**About this task**
All that should be output is the block of lines below from the line with "Find the location of a particular element. The image" to the line with "Image resolution: width=865", both included, exactly as written.

*** Opening of Dataset entries ***

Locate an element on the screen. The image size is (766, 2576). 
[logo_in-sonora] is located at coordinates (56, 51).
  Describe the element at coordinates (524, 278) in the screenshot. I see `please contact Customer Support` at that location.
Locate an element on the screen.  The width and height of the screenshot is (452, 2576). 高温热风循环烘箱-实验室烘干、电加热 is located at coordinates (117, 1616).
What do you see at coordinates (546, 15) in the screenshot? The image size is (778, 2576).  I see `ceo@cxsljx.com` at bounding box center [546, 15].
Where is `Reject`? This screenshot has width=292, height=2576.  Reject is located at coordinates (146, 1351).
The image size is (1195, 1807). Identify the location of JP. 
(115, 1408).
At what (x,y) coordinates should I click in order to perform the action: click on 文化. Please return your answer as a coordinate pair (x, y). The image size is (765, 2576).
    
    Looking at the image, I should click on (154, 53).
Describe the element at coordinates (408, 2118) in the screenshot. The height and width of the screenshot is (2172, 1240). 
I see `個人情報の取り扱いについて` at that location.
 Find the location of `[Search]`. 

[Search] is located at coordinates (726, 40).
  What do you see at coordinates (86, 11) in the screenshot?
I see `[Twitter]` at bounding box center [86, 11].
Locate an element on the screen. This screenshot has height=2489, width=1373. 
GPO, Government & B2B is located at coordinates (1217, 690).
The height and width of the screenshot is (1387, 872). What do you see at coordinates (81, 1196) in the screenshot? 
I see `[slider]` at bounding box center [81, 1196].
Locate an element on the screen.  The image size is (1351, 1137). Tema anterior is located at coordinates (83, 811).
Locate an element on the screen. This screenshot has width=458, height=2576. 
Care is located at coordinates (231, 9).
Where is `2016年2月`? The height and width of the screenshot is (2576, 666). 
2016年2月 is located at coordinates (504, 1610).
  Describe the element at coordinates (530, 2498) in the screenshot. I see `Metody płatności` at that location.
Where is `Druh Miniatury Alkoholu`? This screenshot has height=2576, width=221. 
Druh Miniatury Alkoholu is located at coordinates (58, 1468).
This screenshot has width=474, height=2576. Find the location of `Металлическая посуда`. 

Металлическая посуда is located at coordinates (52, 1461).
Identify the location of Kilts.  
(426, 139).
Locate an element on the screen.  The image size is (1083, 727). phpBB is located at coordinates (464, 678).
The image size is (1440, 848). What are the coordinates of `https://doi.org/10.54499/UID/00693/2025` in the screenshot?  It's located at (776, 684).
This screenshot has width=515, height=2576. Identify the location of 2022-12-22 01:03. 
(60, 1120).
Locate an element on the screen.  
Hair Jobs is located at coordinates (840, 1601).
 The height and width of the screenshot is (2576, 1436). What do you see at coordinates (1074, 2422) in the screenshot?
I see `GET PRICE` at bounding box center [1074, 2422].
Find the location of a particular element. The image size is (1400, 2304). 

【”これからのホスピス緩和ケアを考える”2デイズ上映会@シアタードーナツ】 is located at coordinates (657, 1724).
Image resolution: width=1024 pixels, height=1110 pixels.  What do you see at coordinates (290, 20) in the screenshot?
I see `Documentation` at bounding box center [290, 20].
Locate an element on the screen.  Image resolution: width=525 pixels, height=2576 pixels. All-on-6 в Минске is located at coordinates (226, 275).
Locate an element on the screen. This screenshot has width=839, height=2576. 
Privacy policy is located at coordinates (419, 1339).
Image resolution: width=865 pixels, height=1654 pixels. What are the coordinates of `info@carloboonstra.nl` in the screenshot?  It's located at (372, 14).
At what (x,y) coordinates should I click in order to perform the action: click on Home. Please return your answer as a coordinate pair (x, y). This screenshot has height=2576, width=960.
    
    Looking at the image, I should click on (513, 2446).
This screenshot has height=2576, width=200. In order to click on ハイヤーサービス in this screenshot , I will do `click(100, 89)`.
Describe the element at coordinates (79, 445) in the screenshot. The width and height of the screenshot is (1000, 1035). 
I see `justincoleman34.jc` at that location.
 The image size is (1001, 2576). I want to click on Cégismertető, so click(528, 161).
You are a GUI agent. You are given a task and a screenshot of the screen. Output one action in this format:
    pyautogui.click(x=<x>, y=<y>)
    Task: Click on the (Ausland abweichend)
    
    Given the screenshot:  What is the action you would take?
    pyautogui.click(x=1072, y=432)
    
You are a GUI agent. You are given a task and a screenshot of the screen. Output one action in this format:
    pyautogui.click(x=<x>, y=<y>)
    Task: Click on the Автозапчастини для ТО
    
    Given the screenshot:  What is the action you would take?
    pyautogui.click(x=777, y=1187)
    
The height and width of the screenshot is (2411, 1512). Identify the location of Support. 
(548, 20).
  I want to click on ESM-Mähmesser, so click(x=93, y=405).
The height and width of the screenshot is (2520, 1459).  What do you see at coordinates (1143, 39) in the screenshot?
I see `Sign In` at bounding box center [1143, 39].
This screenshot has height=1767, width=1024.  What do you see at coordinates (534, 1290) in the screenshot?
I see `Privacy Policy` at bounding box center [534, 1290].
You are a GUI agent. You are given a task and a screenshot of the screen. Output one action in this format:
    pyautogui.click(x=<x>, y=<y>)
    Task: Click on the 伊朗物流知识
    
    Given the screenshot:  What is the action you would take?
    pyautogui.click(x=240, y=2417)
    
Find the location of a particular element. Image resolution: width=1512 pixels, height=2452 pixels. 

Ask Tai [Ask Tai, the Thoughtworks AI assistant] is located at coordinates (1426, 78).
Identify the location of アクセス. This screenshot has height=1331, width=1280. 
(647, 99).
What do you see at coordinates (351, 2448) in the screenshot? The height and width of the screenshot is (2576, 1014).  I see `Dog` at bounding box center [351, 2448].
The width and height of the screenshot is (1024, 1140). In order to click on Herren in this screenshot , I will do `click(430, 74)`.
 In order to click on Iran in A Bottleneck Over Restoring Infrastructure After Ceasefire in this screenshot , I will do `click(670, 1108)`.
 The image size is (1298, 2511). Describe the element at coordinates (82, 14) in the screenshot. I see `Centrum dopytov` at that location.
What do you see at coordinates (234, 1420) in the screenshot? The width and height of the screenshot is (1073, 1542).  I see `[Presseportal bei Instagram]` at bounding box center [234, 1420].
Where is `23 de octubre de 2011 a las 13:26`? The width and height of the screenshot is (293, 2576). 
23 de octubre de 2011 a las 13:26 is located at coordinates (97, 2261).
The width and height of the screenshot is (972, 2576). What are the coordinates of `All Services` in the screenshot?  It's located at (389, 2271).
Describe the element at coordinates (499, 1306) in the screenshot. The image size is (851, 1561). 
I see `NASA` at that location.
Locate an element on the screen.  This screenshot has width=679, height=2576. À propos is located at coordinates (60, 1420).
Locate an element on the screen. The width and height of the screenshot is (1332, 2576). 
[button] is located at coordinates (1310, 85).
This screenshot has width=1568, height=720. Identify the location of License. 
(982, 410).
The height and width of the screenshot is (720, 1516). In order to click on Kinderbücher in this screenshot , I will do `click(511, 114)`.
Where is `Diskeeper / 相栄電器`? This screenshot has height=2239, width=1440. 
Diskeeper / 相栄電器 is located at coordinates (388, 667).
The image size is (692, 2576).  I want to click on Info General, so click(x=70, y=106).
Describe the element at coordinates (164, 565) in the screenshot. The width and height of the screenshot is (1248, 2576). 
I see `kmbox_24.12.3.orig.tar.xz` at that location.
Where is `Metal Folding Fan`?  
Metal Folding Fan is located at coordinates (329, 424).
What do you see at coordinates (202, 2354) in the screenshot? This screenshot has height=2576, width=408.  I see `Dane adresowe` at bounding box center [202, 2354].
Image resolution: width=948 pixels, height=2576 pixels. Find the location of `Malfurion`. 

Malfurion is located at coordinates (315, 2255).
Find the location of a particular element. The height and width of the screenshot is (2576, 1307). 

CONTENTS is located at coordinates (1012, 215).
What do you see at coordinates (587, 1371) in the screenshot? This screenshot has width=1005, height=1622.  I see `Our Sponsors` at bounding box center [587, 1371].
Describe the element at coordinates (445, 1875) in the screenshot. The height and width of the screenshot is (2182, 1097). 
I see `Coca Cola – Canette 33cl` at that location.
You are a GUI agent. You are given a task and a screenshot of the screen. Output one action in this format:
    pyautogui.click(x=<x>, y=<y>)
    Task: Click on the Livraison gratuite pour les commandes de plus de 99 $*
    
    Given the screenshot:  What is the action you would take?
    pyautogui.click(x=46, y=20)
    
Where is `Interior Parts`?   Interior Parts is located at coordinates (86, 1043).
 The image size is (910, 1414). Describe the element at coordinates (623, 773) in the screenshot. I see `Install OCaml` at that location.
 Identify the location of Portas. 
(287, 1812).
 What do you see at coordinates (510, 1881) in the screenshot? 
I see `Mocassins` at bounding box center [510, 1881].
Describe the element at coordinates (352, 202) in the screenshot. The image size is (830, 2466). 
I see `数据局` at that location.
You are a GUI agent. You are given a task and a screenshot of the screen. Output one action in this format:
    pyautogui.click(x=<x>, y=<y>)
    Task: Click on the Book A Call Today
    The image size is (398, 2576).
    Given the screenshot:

*** Close of Dataset entries ***

**Result for this task**
Find the location of a particular element. The image size is (1400, 2304). 

【”これからのホスピス緩和ケアを考える”2デイズ上映会@シアタードーナツ】 is located at coordinates (657, 1724).
Image resolution: width=1024 pixels, height=1110 pixels.  What do you see at coordinates (290, 20) in the screenshot?
I see `Documentation` at bounding box center [290, 20].
Locate an element on the screen.  Image resolution: width=525 pixels, height=2576 pixels. All-on-6 в Минске is located at coordinates (226, 275).
Locate an element on the screen. This screenshot has width=839, height=2576. 
Privacy policy is located at coordinates (419, 1339).
Image resolution: width=865 pixels, height=1654 pixels. What are the coordinates of `info@carloboonstra.nl` in the screenshot?  It's located at (372, 14).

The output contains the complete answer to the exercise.